The neurologist indicated that conducting an MRI would help in his assessment, but unfortunately, radiologists are reluctant to perform an MRI on Becki’s brain. During her 1976 surgery, the neurosurgeon used a metal clip to clip off the leaking vessels. During her 1998 surgery, the neurosurgeon used titanium clips and replaced the original 1976 metal clips with titanium. The radiologists, however, both back in 1999 and now, still are not 100.0 percent confident there are no remaining metal remnants, and thus, are reluctant to perform an MRI. The neurologist indicated being able to review the CT scan from the time of the 1998 stroke might be helpful, but these records were no longer available, which is also true for CT scans completed as recently as 2016.


As a result of our current journey, I have a few pertinent take-aways. First, had we anticipated Becki’s current aphasia changes, perhaps we might have started therapy earlier. However, as Becki has always done a good job compensating for her deficits, maybe too good of a job, it somewhat snuck up on us. As our speech therapist and doctors have mentioned, hindsight is always 20/20 and I should not beat myself up. Not only can we not go back, but there is also no way to know if the outcome would have been different. Now that I have recovered from my initial anxiety and sleep-disturbed nights about this, my goal now is to share Becki’s experience in the hope it might help others in similar situations.

 Second, I offer a word of caution regarding our home therapy regimen. A good friend and retired physician who knows my personality well suggested I be careful about being too intense and creating unintended consequences, such as anxiety and frustration, which could impede the desired outcomes of the therapeutic activities. That is exactly what happened! When we first started, the scientist in me took over and I kept track of the time it took, and percentage correct for each module, thinking I could measure progress. When Becki became cognizant of me keeping those metrics, she began to feel like she was constantly taking a test that she was failing. Her anxiety reached a level such that, at times, she would even struggle catching her breath. Our approach has now changed. Therapy activities are no longer a test or contest, or measured, but rather a natural part of our daily routine as it may be for those who complete crosswords or read the newspaper daily.

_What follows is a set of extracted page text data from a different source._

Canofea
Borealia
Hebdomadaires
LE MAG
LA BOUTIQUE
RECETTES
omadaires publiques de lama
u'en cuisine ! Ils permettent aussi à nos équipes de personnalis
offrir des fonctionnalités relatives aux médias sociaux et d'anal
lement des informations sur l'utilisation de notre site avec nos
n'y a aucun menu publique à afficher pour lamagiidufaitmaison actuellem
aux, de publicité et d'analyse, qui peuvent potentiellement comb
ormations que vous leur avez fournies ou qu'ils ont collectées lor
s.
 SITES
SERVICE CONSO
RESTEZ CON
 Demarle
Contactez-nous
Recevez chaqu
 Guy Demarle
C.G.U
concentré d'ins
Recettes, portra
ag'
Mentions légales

Finally, I would urge patients to always request a copy of any CT scans or MRI scans for their own records. These should now all be digital and easy to obtain right after they are performed. Having access to these records now could potentially assist physicians in determining appropriate diagnostic tests that might help better understand Becki’s current changes.  While it is too late now for us, it doesn’t have to be that way for others.

 Final Thought

Our hope is that other people in similar situations can benefit from some of the lessons we’ve learned through Becki’s experience.